Huddled over what could only be a British five-pound note, and with St-Cyr still holding a twist of cloth, were four of the so-called purchasing agents-the ‘slackers’ the Fuhrer had tried to get rid of last February. Spread out were about thirty or so Congo cubes, a gram, their small size, shape, colours and dimpled surfaces indicative of that very origin.
‘A kilo …’ blurted Rheal Lachance.
‘How are we to get clearance for a sum like that and in those?’ demanded Emile Girandoux.
‘Ach, we can help, can’t we, Heinz?’ said Horst Lammers. ‘Essex shy; and SS-Rome will also want to come in and be glad of the opportunity.’
Himmler’s purchasing agencies! Merde, thought Girandoux, how could he have said such a thing? ‘Better to keep it to ourselves since that’s what she wants, isn’t it?’
‘It is,’ said Kohler.
‘But still, Emile, how are we to get clearance for that much and of those?’ asked Lachance.
‘Easy,’ quipped Kohler. ‘Everyone knows Reichsmarschall Goring is in the Fuhrer’s bad books. This foolish offer of sale is going to guarantee him a huge comeback. Once the Standartenfuhrer Kleiber hears of it, he’ll know that we can use that kilo not only to get that girl and everyone else who is with her, but the other diamonds she still must have and the black ones too.’

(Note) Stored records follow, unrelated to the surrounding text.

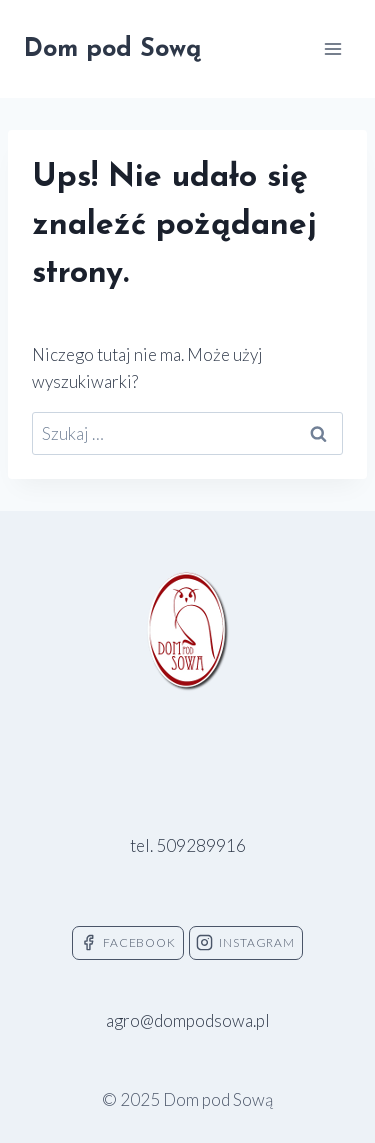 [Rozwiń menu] (332, 48) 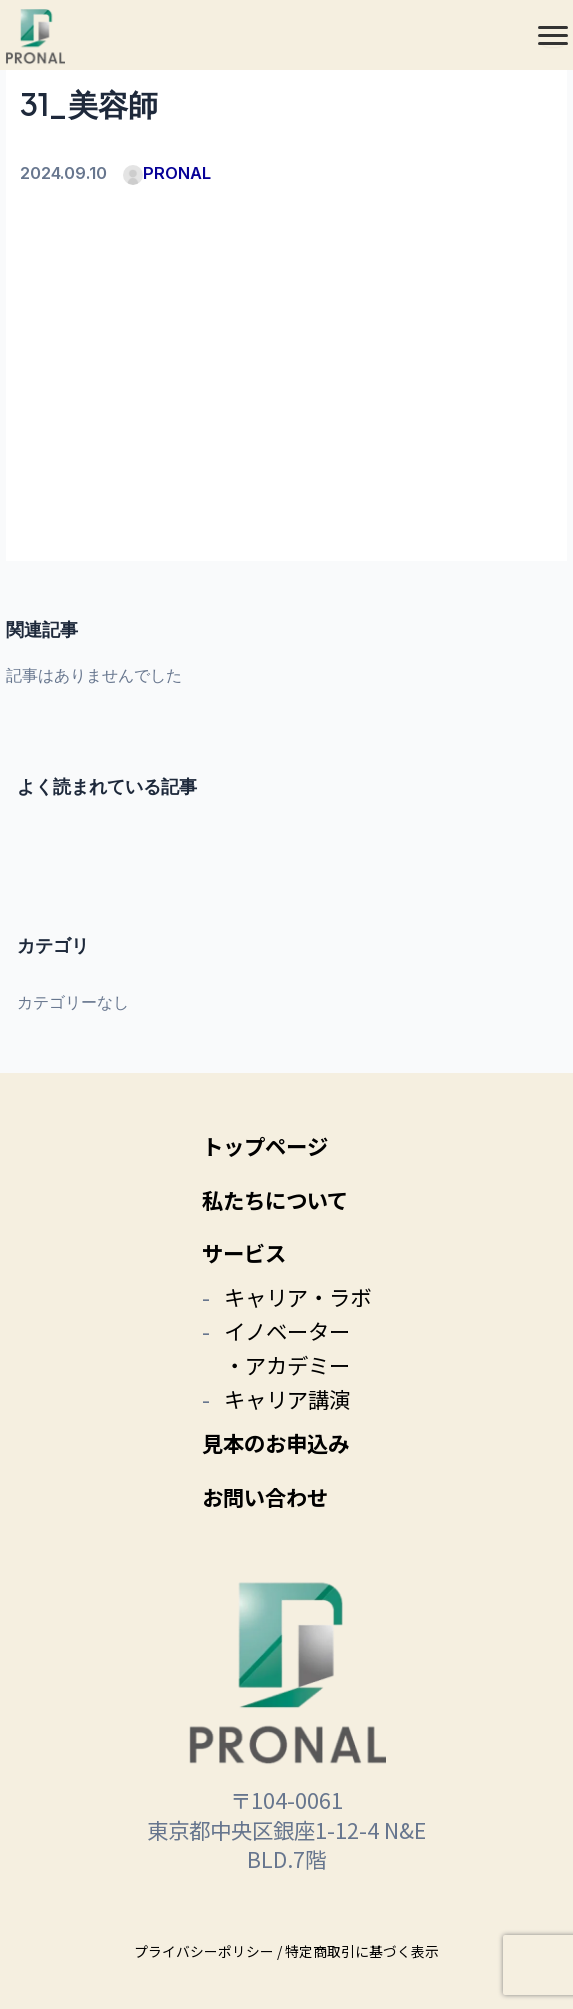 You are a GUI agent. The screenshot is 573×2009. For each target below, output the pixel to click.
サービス (244, 1252)
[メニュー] (553, 35)
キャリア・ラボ (297, 1296)
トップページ (265, 1145)
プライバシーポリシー (204, 1951)
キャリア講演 (287, 1398)
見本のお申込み (275, 1442)
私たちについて (275, 1199)
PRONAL (167, 173)
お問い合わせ (265, 1496)
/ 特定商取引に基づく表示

Good for Hermann who was now pulling out a chair for the Kriminalrat. ‘Three medium-size suitcases, messieurs,’ said St-Cyr. ‘Each to be packed with the notes tied in bundles of one hundred.’

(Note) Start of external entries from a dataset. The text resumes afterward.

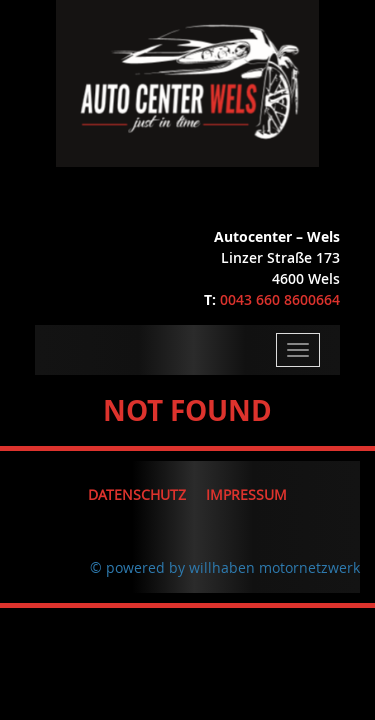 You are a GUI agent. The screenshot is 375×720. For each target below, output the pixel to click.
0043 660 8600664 (280, 299)
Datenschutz (137, 494)
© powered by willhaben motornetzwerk (225, 567)
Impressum (246, 494) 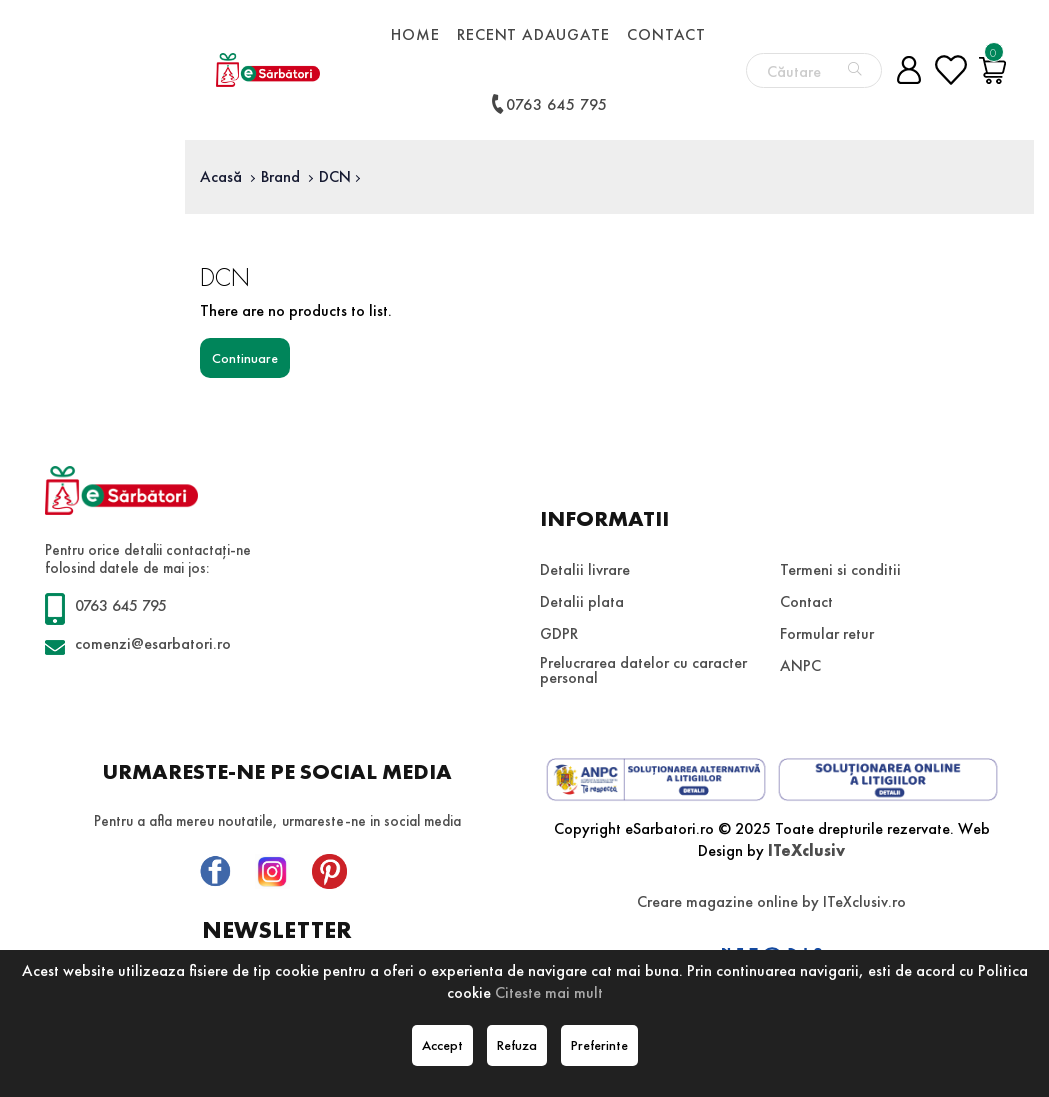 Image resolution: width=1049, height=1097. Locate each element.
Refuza (517, 1045)
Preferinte (599, 1045)
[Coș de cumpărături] (993, 70)
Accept (442, 1045)
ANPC (800, 665)
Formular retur (827, 633)
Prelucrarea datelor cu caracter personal (643, 670)
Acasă (221, 176)
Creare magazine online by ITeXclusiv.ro (771, 901)
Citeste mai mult (549, 992)
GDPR (559, 633)
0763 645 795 (547, 104)
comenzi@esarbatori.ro (153, 643)
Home (415, 34)
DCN (335, 176)
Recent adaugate (533, 34)
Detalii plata (582, 601)
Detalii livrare (585, 569)
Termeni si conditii (840, 569)
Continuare (245, 358)
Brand (280, 176)
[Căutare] (855, 70)
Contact (666, 34) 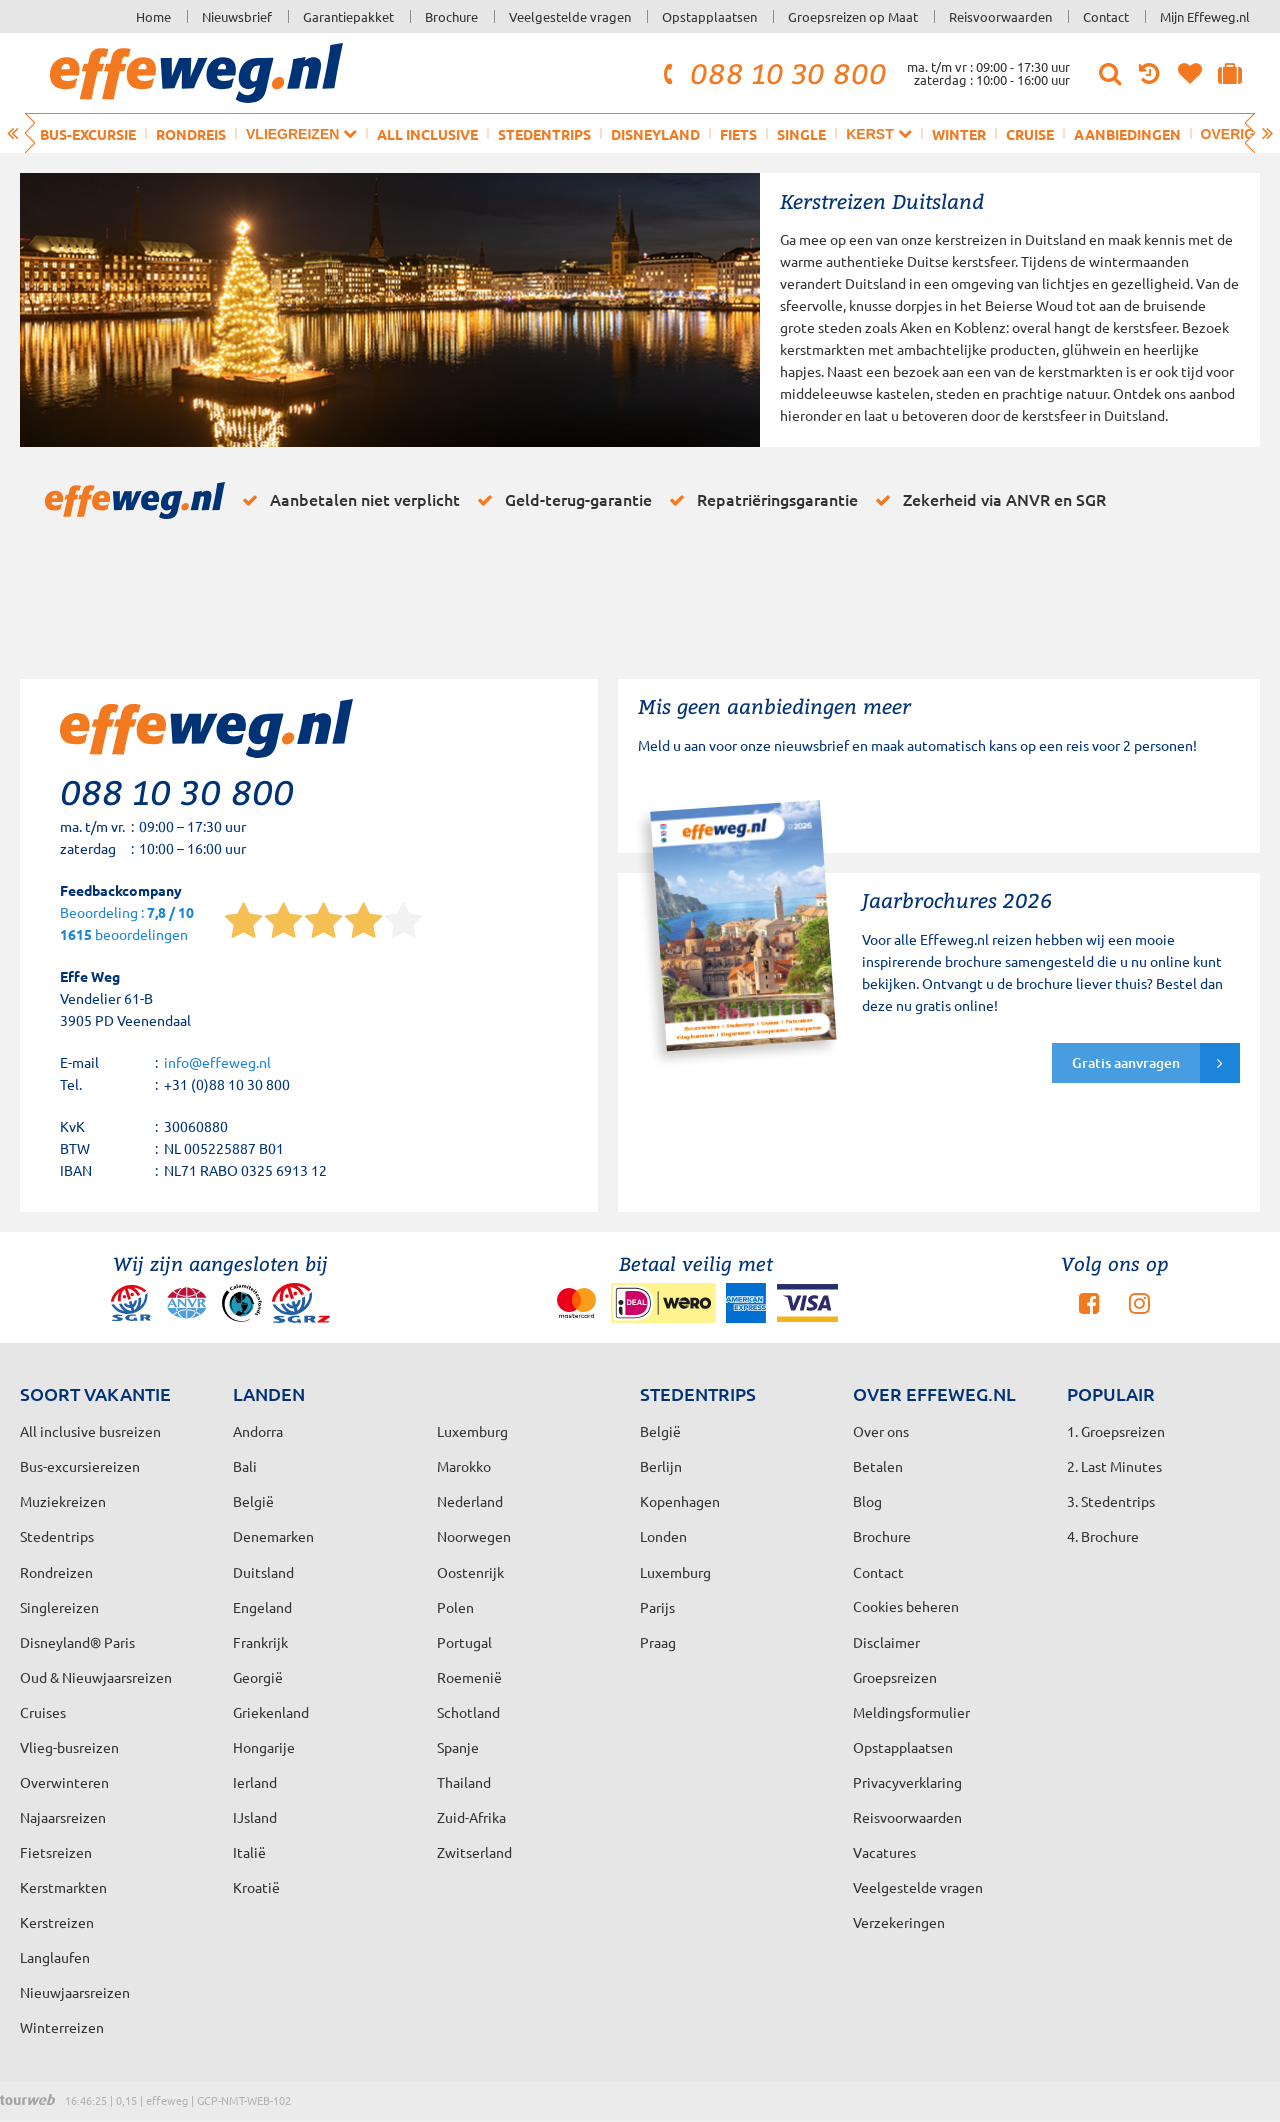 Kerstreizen (57, 1922)
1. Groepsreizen (1116, 1431)
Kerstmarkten (63, 1887)
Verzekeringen (899, 1922)
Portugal (464, 1642)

‘You’ve met with that girl,’ said Ludin.
‘Correction,’ said Louis. ‘She met with me and quite unexpectedly. You see, Kriminalrat, I was in the Palmhouse,* at the Jardin d’Acclimatation which is, if you will allow me to explain, the children’s zoological and amusement park. The headquarters of Rudy de Merode is quite near to its entrance.’

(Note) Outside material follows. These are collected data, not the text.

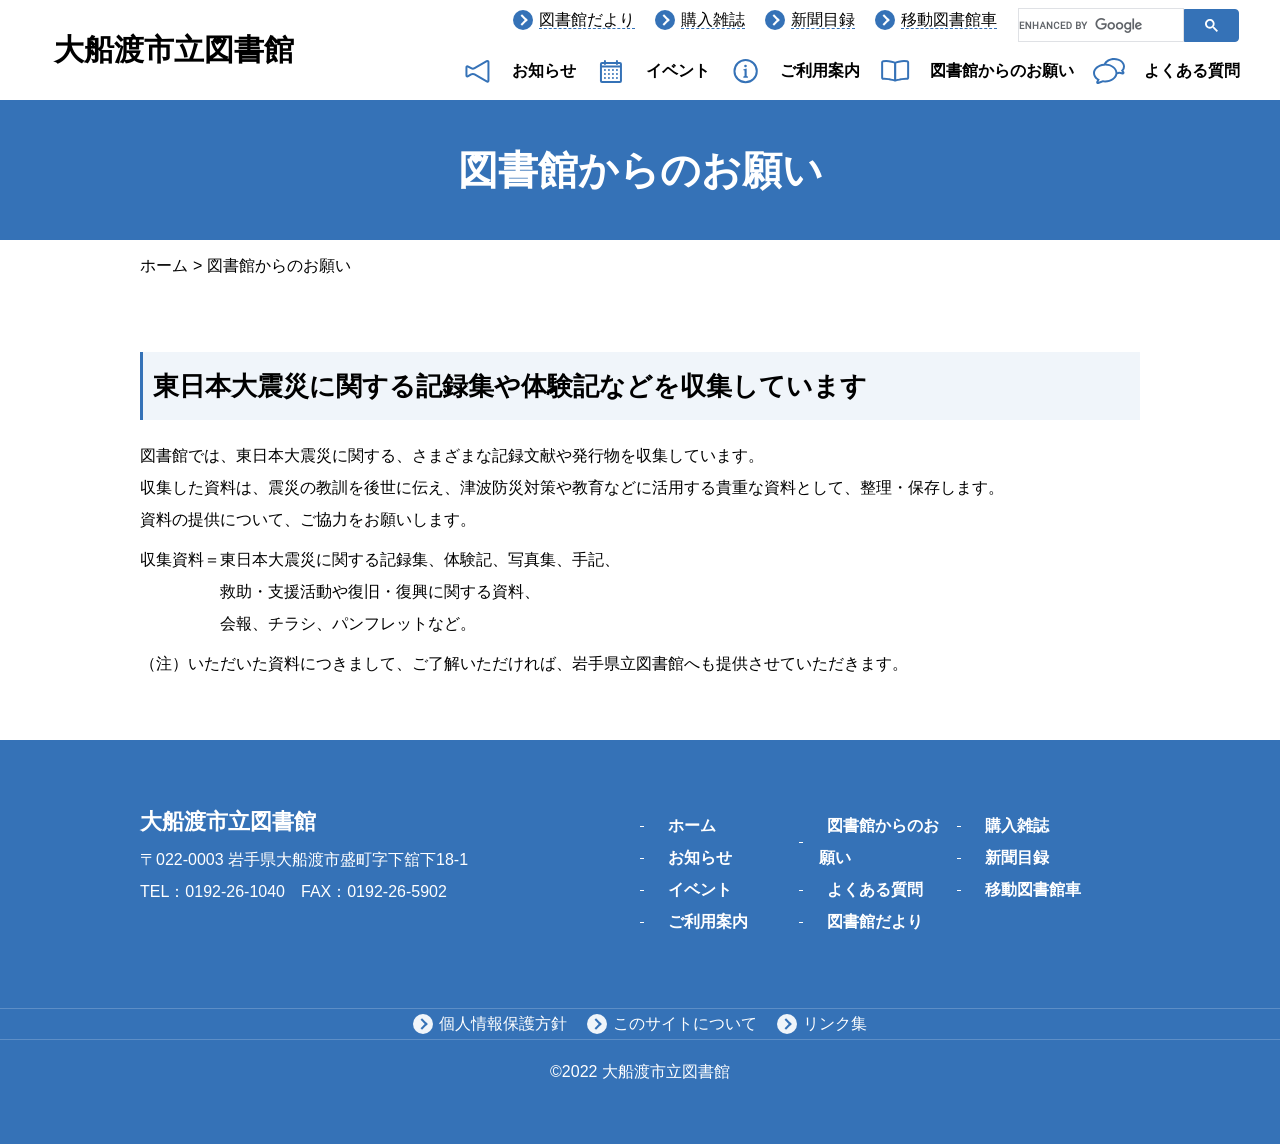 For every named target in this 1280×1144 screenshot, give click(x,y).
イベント (678, 70)
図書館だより (587, 19)
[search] (1099, 26)
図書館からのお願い (1002, 70)
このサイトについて (685, 1023)
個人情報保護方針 (503, 1023)
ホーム (164, 265)
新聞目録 (823, 19)
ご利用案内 (820, 70)
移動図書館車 (949, 19)
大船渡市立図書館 (174, 49)
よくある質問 (1192, 70)
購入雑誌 (713, 19)
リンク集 (835, 1023)
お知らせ (544, 70)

‘And you just happened to be there, did you?’
Somehow the assistant gardener at the Jardin des Plantes with whom Anna-Marie had been photographed had had to be protected. ‘Not happened, Kriminalrat. I was following up a lead and in search of the source of the dried rosemary this Annette-Melanie Veroche had kindly been obtaining for the son of that one.’
Lebeznikov was heading for them and far from happy.
‘Perhaps if our receptionist could find us a private room, Louis, it might be better than to broadcast the Sonderkommando’s business any further, since Parisians the city over seem to know enough of it already, thanks to this one and his colonel.’
‘No one is going anywhere,’ said Ludin. ‘We will wait here for the Standartenfuhrer and I will let him decide.’
Kleiber would, of course, insist on using that temporary office of his at 84 avenue Foch with plenty of SS backup and holding cells in the cellar.
Lighting yet another cigarette-Pall Malls this time-Ludin laid the pistol temptingly on the table in front of himself and said to Louis, ‘How could that girl whose photo is everywhere have met you in such a place or any other?’